Artinya, “Kalau 40 orang atau sebagiannya memisahkan diri saat khotbah, maka shalat Jumat tidak sah karena 40 jamaah ini wajib mendengarkan seluruh rukun khotbah. Tujuan khotbah sendiri adalah memperdengarkannya kepada jamaah. Jika jumlah jamaah kurang dari 40 orang sebelum ibadah Jumat kelar, maka mereka harus memulai shalat Zuhur dan tidak melanjutkan ibadah Jumatnya karena jumlah minimal itu menjadi syarat,” (Lihat Syekh Wahbah Az-Zuhayli, Al-Fiqhul Islami wa Adillatuh, [Beirut, Darul Fikr: 1985 M/1405 H], cetakan kedua, juz II, halaman 276-277).


Hanya saja semangat walk out di zaman nabi berbeda dengan semangat walk out yang dideskripsikan dalam pertanyaan di atas.

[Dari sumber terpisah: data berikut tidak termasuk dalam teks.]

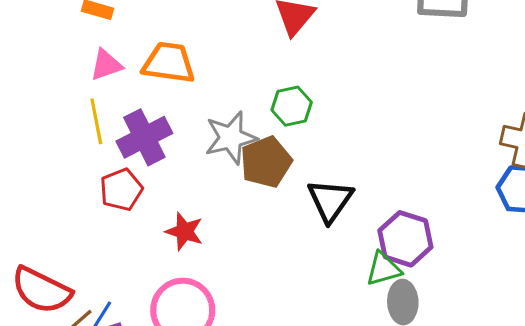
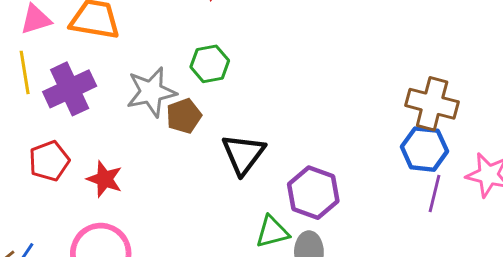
brown pentagon: (266, 162) -> (184, 116), size x0.7
red pentagon: (121, 190) -> (49, 161), moved
green triangle: (383, 269) -> (272, 232), moved

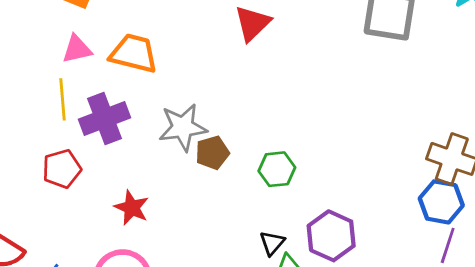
green hexagon: (210, 64) -> (277, 169), moved
black triangle: (243, 154) -> (272, 243), moved, size x0.6
red pentagon: (49, 161) -> (62, 169), moved

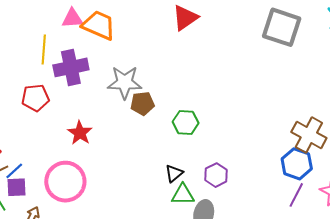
pink triangle: (77, 49) -> (72, 18), moved
purple hexagon: (331, 236) -> (216, 175), size x0.7

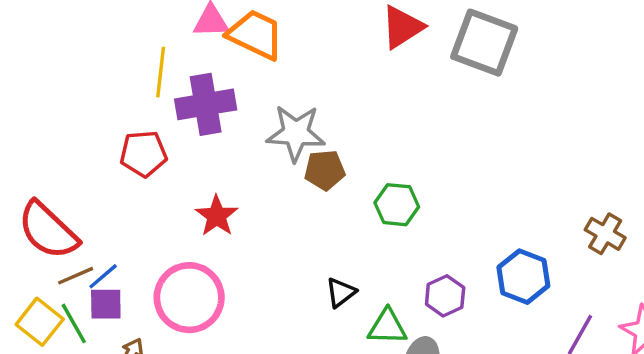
gray square: (282, 27) -> (484, 43), moved
brown cross: (309, 135) -> (605, 234), size x0.7
blue hexagon: (297, 164) -> (523, 277), moved
black triangle: (174, 173) -> (341, 293), moved

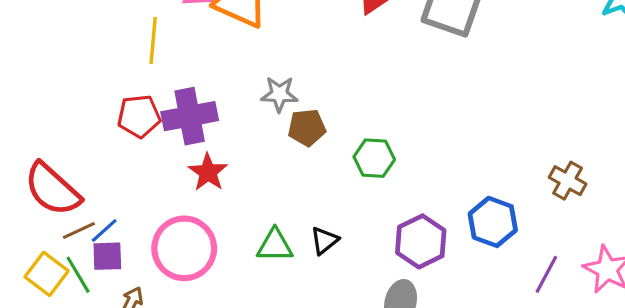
purple cross: (206, 104) -> (190, 116), moved
gray star: (296, 133) -> (279, 94), size x0.7
purple hexagon: (445, 296) -> (421, 241), size x1.4
green triangle: (387, 327) -> (275, 245), moved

Semangat walk out di zaman nabi lebih dilatarbelakangi oleh semangat duniawi. Sebaliknya, praktik walk out yang dideskripsikan dalam pertanyaan di atas justru didorong oleh semangat moral keagamaan yang menghendaki sakralitas mimbar Jumat.


Lalu bagaimana menyelesaikan persoalan ini? Menurut hemat kami, masing-masing pihak baik khotib maupun jamaah yang walk out bersikap ekstrem atau melewati batas. Padahal, khotib dan jamaah Jumat adalah entitas penting yang menentukan keabsahan ibadah Jumat. Tidak akan ada Jumat tanpa jamaah. Sebaliknya, tidak ada Jumat tanpa khotib.

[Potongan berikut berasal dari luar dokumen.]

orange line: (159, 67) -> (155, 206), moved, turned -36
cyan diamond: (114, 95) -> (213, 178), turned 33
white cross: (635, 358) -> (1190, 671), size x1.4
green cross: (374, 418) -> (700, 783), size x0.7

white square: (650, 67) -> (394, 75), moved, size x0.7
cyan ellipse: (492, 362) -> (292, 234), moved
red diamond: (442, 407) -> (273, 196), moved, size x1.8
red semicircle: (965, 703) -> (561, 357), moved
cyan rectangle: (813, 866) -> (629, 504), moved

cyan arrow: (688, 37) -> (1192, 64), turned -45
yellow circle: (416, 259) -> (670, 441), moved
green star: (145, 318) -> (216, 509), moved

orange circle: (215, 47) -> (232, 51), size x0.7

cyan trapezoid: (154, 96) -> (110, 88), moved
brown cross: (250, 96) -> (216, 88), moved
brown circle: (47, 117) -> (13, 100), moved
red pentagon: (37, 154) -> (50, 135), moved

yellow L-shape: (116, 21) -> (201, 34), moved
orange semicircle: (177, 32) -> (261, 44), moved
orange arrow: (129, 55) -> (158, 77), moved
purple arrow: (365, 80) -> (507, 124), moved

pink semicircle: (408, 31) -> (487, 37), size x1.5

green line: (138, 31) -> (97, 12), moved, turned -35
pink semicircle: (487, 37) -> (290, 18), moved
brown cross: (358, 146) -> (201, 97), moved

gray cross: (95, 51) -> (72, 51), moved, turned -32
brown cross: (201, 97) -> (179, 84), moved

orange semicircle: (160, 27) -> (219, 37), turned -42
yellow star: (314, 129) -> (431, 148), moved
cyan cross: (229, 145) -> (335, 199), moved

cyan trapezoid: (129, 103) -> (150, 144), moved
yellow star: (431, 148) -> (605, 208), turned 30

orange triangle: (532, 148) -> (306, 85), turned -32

Seharusnya, jamaah yang walk out menahan diri untuk bertahan meskipun khotib memperkosa sakralitas mimbar khotbah Jumat karena ibadah Jumat merupakan kewajiban yang sangat istimewa. Sementara para khotib seharusnya menahan diri untuk membatasi diri pada tujuan mimbar khotbah untuk menyampaikan ketakwaan belaka atau riwayat yang menginspirasi dan tidak menyalahgunakannya untuk menyampaikan aspirasi politik pribadi atau kelompok tertentu.


Selain membatasi durasi khotbah, pihak pengurus atau takmir masjid perlu membuat sejumlah tata tertib untuk para khotib Jumat, tidak segan menegur khotib setelah shalat Jumat, dan memberikan sanksi "pemberhentian" bila perlu. Pilkada DKI Jakarta 2017 merupakan pengalaman penting bagi umat Islam untuk mengambil pelajaran, berbenah, dan mengevaluasi diri.


Demikian jawaban singkat kami. Semoga bisa dipahami dengan baik. Kami selalu terbuka dalam menerima kritik dan saran dari para pembaca.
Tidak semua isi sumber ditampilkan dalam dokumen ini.